== Segment start ==
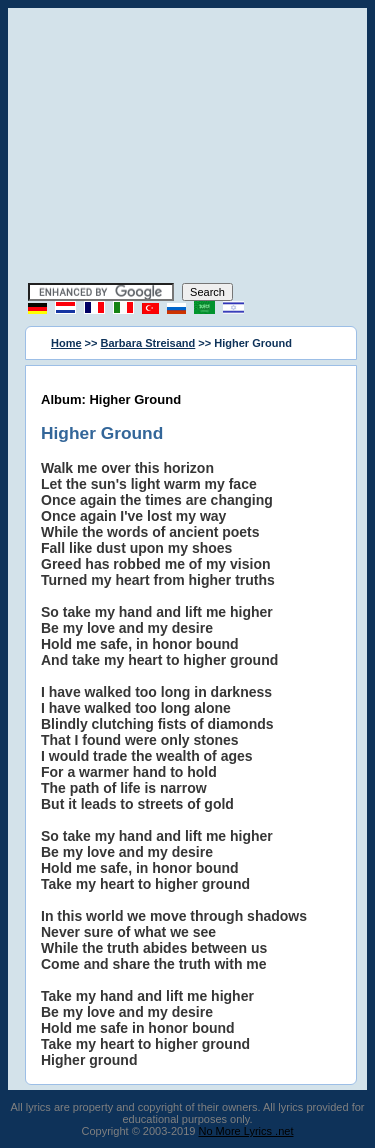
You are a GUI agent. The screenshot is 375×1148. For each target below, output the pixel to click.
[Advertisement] (188, 148)
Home (66, 343)
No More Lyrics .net (246, 1131)
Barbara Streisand (148, 343)
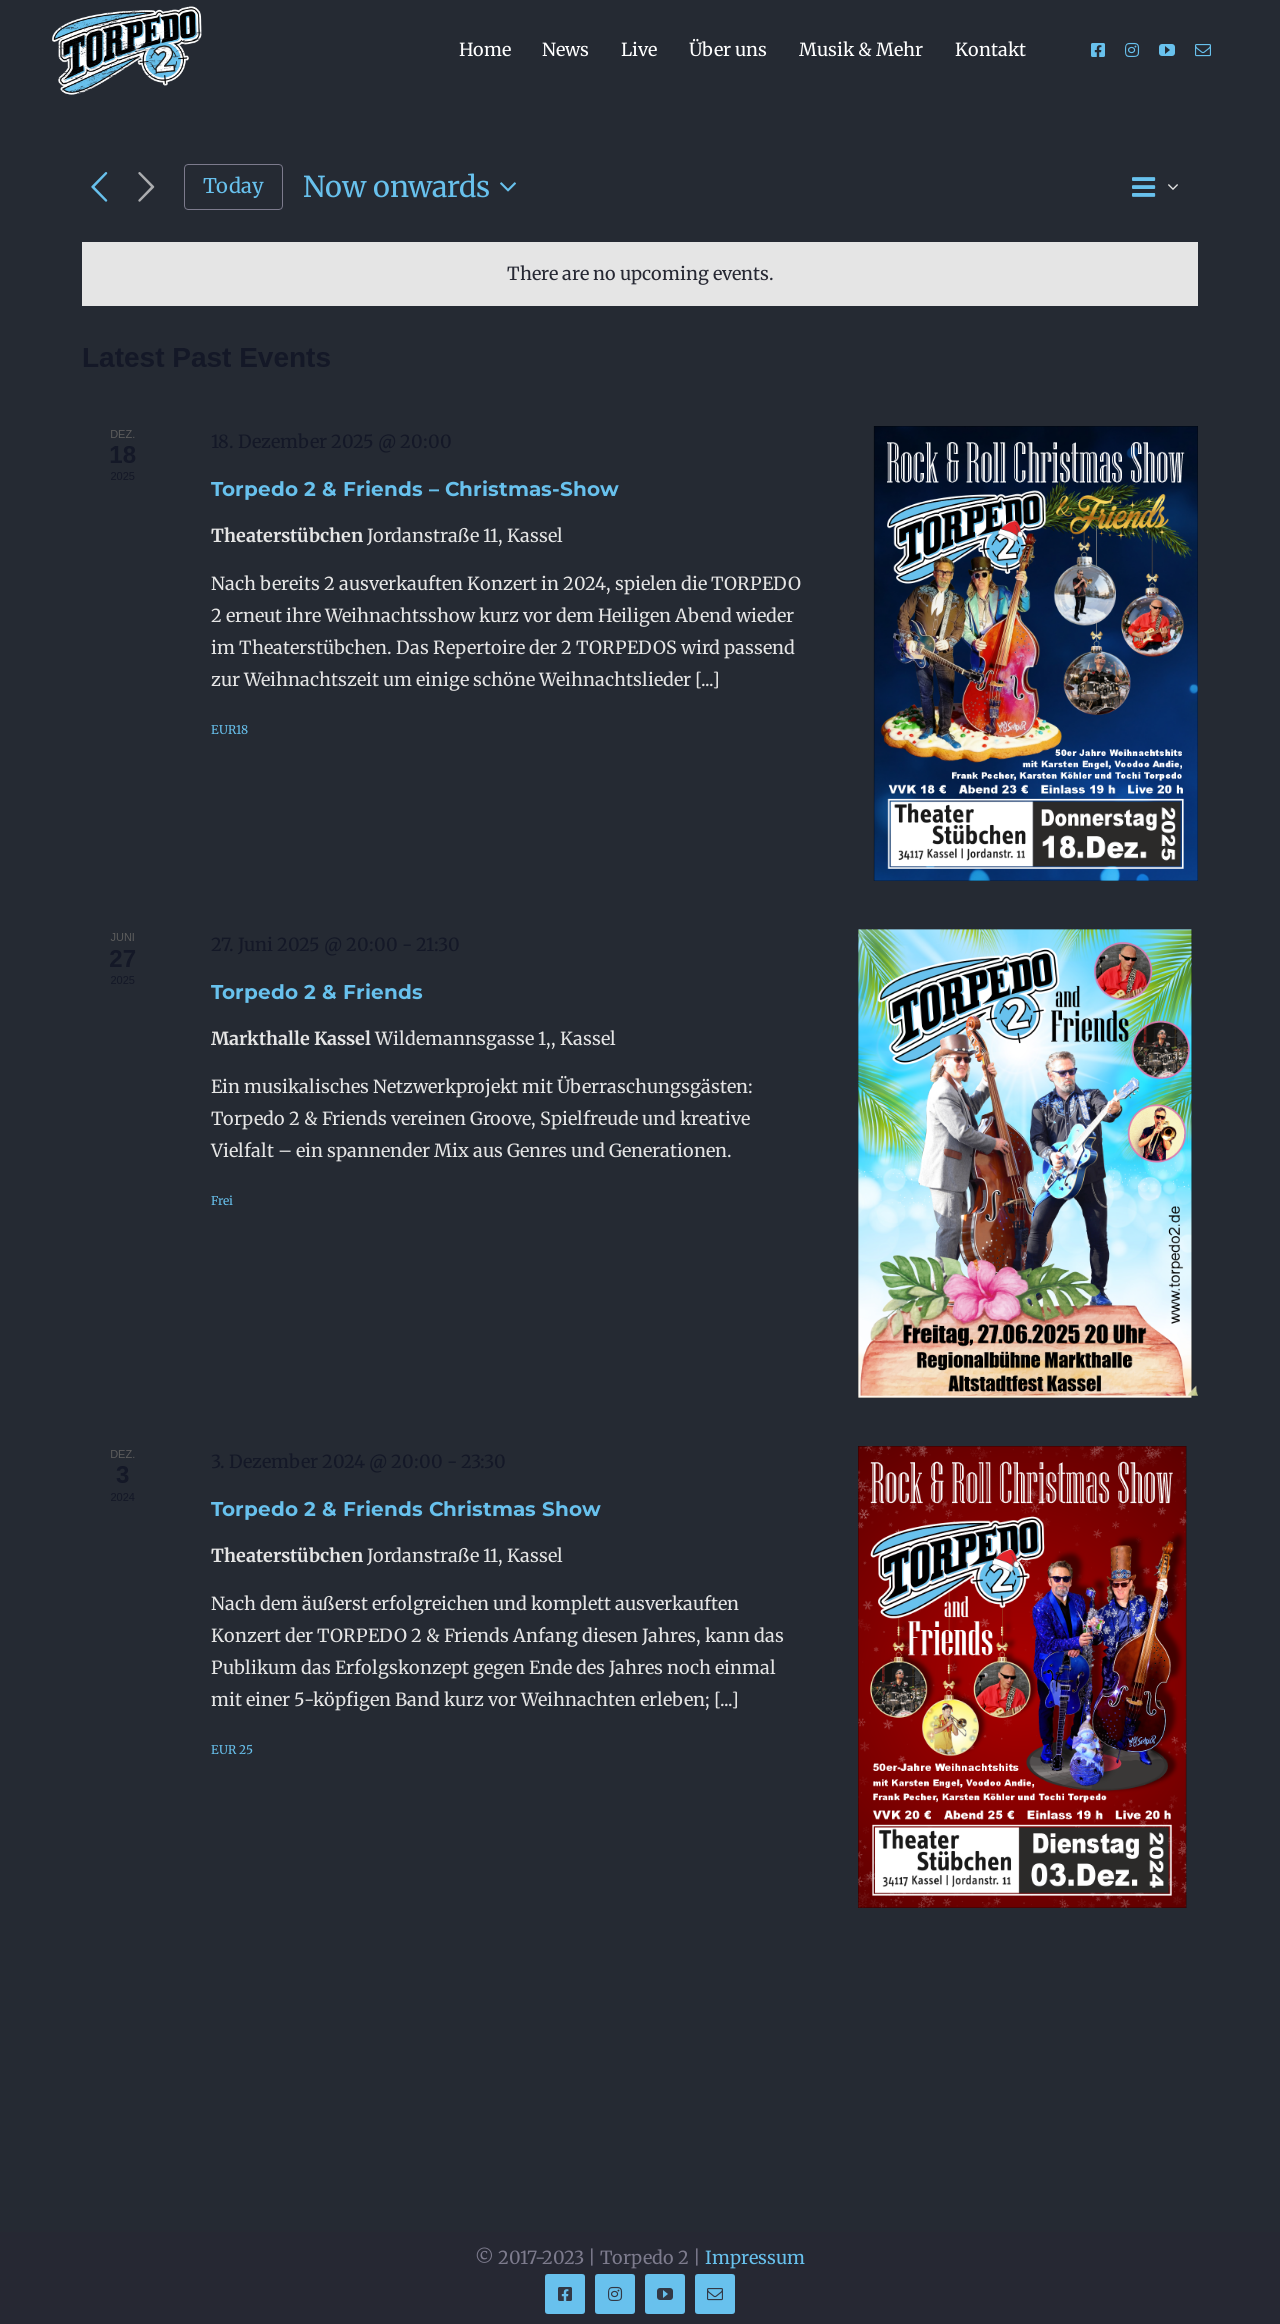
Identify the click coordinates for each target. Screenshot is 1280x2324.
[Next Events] (146, 187)
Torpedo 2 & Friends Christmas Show (406, 1509)
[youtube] (1167, 50)
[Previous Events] (99, 187)
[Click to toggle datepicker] (416, 187)
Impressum (755, 2257)
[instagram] (1132, 50)
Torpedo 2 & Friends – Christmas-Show (415, 489)
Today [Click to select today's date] (233, 186)
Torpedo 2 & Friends (317, 992)
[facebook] (1098, 50)
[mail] (1203, 50)
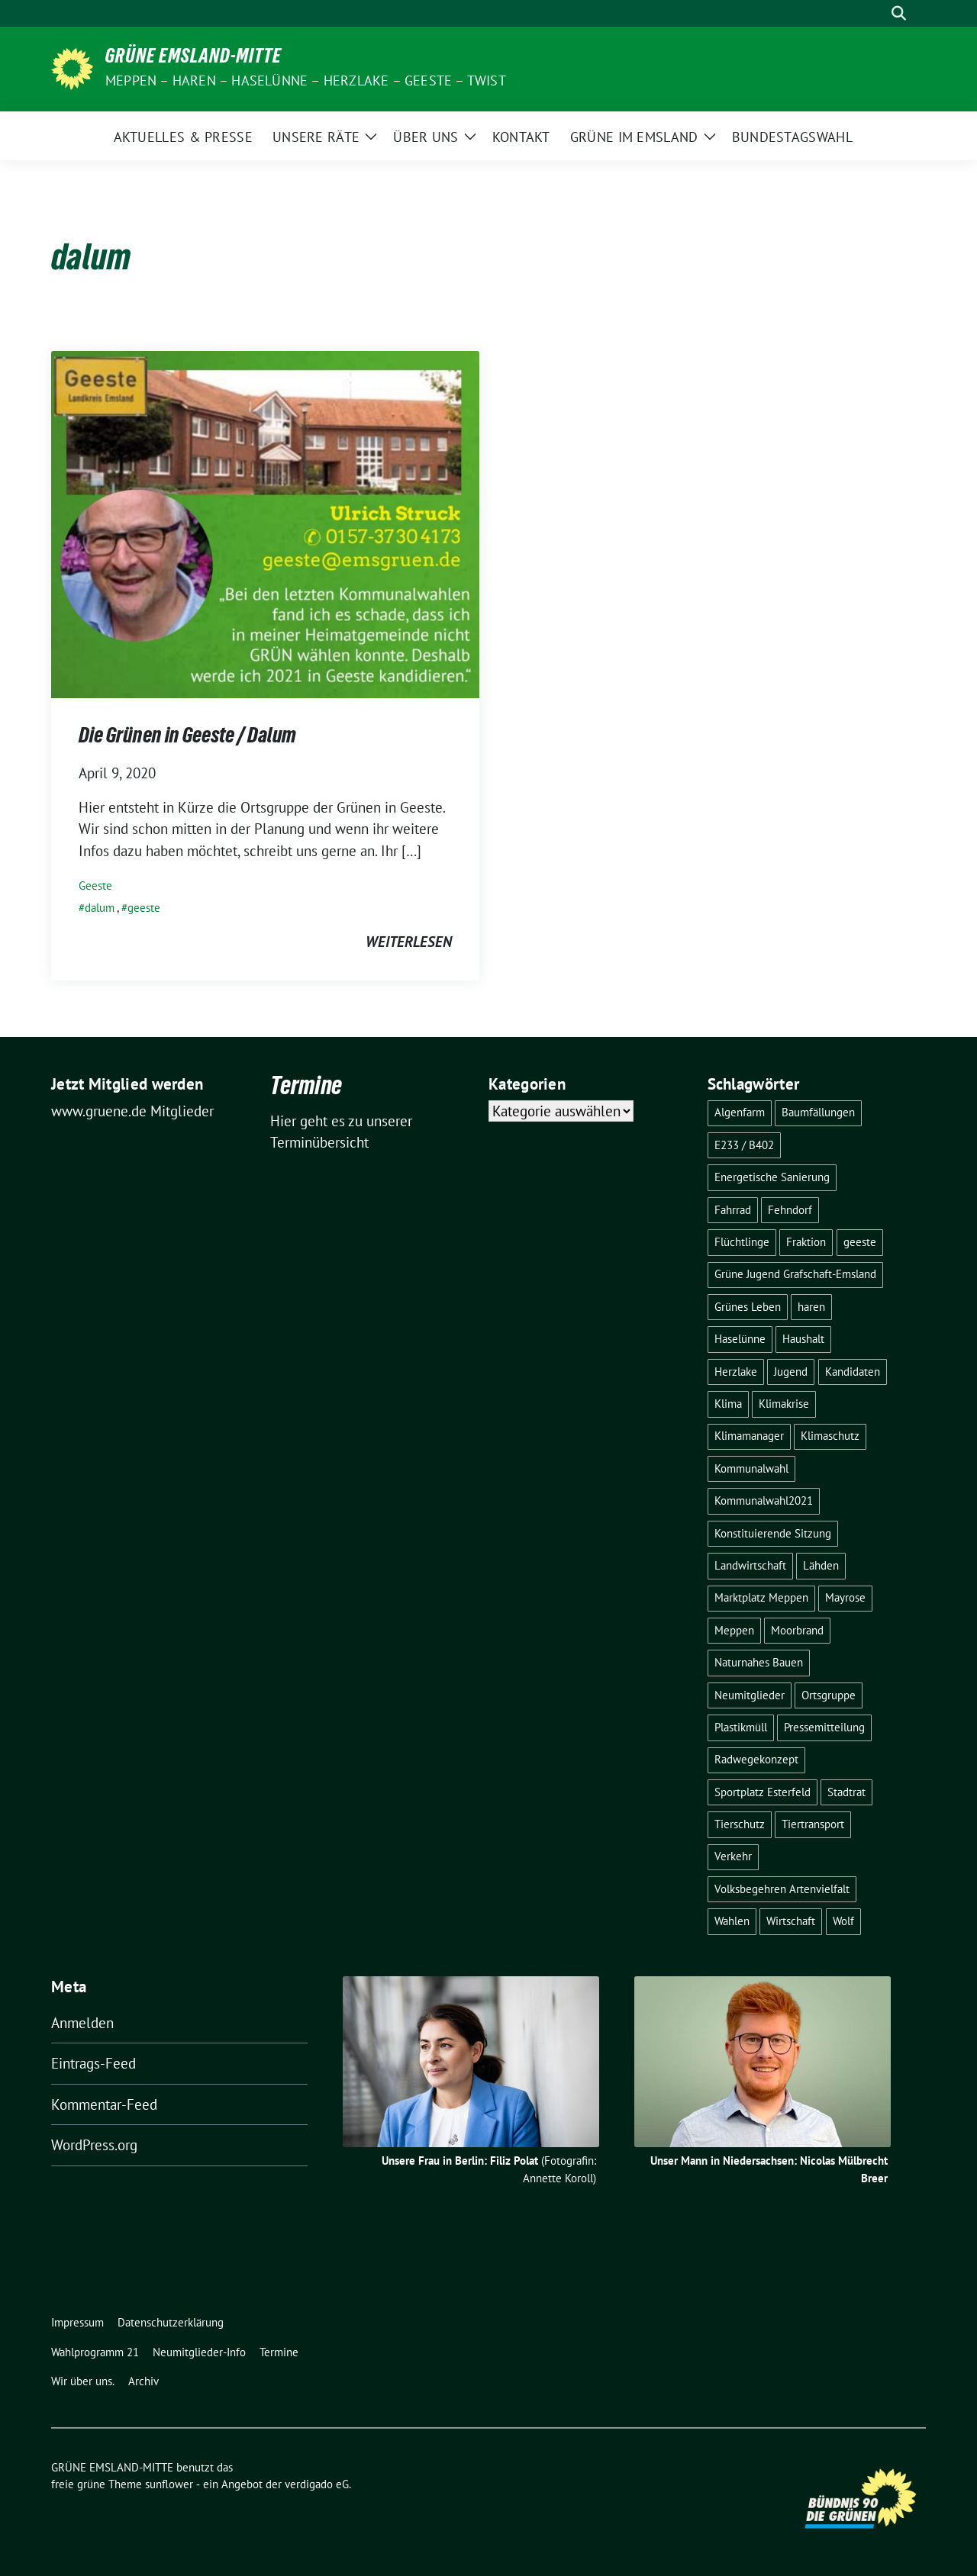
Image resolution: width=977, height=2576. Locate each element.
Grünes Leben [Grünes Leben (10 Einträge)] (747, 1306)
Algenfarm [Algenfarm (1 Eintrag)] (739, 1112)
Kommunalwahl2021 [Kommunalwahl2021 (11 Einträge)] (763, 1500)
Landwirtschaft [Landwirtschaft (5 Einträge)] (750, 1565)
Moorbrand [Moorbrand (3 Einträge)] (797, 1630)
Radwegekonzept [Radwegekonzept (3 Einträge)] (756, 1759)
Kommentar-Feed (104, 2104)
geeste (143, 907)
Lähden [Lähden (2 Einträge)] (821, 1565)
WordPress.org (94, 2145)
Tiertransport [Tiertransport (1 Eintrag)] (813, 1824)
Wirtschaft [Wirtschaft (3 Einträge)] (790, 1921)
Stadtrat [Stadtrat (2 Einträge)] (846, 1792)
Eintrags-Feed (93, 2063)
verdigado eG (317, 2484)
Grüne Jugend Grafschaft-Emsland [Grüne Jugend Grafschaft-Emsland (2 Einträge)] (795, 1274)
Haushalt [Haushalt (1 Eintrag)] (803, 1338)
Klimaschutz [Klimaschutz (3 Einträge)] (830, 1435)
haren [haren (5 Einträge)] (811, 1306)
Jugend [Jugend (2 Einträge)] (791, 1371)
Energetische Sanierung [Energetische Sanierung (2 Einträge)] (772, 1177)
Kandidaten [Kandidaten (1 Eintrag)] (852, 1371)
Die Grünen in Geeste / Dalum (187, 738)
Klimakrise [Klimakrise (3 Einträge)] (784, 1403)
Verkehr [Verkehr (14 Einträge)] (733, 1856)
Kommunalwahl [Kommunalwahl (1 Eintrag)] (751, 1468)
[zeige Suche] (899, 13)
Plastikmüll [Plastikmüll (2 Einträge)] (740, 1727)
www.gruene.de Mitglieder (132, 1111)
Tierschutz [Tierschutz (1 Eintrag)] (739, 1824)
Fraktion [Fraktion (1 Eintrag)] (806, 1242)
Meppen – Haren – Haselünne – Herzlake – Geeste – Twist (305, 80)
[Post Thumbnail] (265, 523)
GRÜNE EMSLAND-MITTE (193, 58)
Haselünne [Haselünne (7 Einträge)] (740, 1338)
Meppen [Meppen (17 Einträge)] (734, 1630)
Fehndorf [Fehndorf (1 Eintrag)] (790, 1210)
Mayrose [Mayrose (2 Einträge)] (845, 1597)
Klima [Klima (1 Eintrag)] (728, 1403)
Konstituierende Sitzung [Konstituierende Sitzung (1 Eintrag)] (772, 1533)
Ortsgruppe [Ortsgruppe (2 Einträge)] (828, 1695)
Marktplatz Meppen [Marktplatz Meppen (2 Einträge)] (761, 1597)
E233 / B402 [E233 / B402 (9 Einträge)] (744, 1145)
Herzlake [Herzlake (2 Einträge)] (735, 1371)
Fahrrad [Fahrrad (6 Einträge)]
== Segment end ==
» Work required
Apart from the pictures, set down all the entries above exactly.

» The answer
You are a GUI agent. The screenshot is 375×1148. For each target below, output the pixel to click.
[Advertisement] (188, 148)
Home (66, 343)
No More Lyrics .net (246, 1131)
Barbara Streisand (148, 343)
Identify the click coordinates for each target. Screenshot is 1280x2324.
[Next Events] (146, 187)
Torpedo 2 & Friends Christmas Show (406, 1509)
[youtube] (1167, 50)
[Previous Events] (99, 187)
[Click to toggle datepicker] (416, 187)
Impressum (755, 2257)
[instagram] (1132, 50)
Torpedo 2 & Friends – Christmas-Show (415, 489)
Today [Click to select today's date] (233, 186)
Torpedo 2 & Friends (317, 992)
[facebook] (1098, 50)
[mail] (1203, 50)
Image resolution: width=977, height=2576. Locate each element.
Grünes Leben [Grünes Leben (10 Einträge)] (747, 1306)
Algenfarm [Algenfarm (1 Eintrag)] (739, 1112)
Kommunalwahl2021 [Kommunalwahl2021 (11 Einträge)] (763, 1500)
Landwirtschaft [Landwirtschaft (5 Einträge)] (750, 1565)
Moorbrand [Moorbrand (3 Einträge)] (797, 1630)
Radwegekonzept [Radwegekonzept (3 Einträge)] (756, 1759)
Kommentar-Feed (104, 2104)
geeste (143, 907)
Lähden [Lähden (2 Einträge)] (821, 1565)
WordPress.org (94, 2145)
Tiertransport [Tiertransport (1 Eintrag)] (813, 1824)
Wirtschaft [Wirtschaft (3 Einträge)] (790, 1921)
Stadtrat [Stadtrat (2 Einträge)] (846, 1792)
Eintrags-Feed (93, 2063)
verdigado eG (317, 2484)
Grüne Jugend Grafschaft-Emsland [Grüne Jugend Grafschaft-Emsland (2 Einträge)] (795, 1274)
Haushalt [Haushalt (1 Eintrag)] (803, 1338)
Klimaschutz [Klimaschutz (3 Einträge)] (830, 1435)
haren [haren (5 Einträge)] (811, 1306)
Jugend [Jugend (2 Einträge)] (791, 1371)
Energetische Sanierung [Energetische Sanierung (2 Einträge)] (772, 1177)
Kandidaten [Kandidaten (1 Eintrag)] (852, 1371)
Die Grünen in Geeste / Dalum (187, 738)
Klimakrise [Klimakrise (3 Einträge)] (784, 1403)
Verkehr [Verkehr (14 Einträge)] (733, 1856)
Kommunalwahl [Kommunalwahl (1 Eintrag)] (751, 1468)
[zeige Suche] (899, 13)
Plastikmüll [Plastikmüll (2 Einträge)] (740, 1727)
www.gruene.de Mitglieder (132, 1111)
Tierschutz [Tierschutz (1 Eintrag)] (739, 1824)
Fraktion [Fraktion (1 Eintrag)] (806, 1242)
Meppen – Haren – Haselünne – Herzlake – Geeste – Twist (305, 80)
[Post Thumbnail] (265, 523)
GRÜNE EMSLAND-MITTE (193, 58)
Haselünne [Haselünne (7 Einträge)] (740, 1338)
Meppen [Meppen (17 Einträge)] (734, 1630)
Fehndorf [Fehndorf (1 Eintrag)] (790, 1210)
Mayrose [Mayrose (2 Einträge)] (845, 1597)
Klima [Klima (1 Eintrag)] (728, 1403)
Konstituierende Sitzung [Konstituierende Sitzung (1 Eintrag)] (772, 1533)
Ortsgruppe [Ortsgruppe (2 Einträge)] (828, 1695)
Marktplatz Meppen [Marktplatz Meppen (2 Einträge)] (761, 1597)
E233 / B402 [E233 / B402 (9 Einträge)] (744, 1145)
Herzlake [Herzlake (2 Einträge)] (735, 1371)
Fahrrad [Fahrrad (6 Einträge)]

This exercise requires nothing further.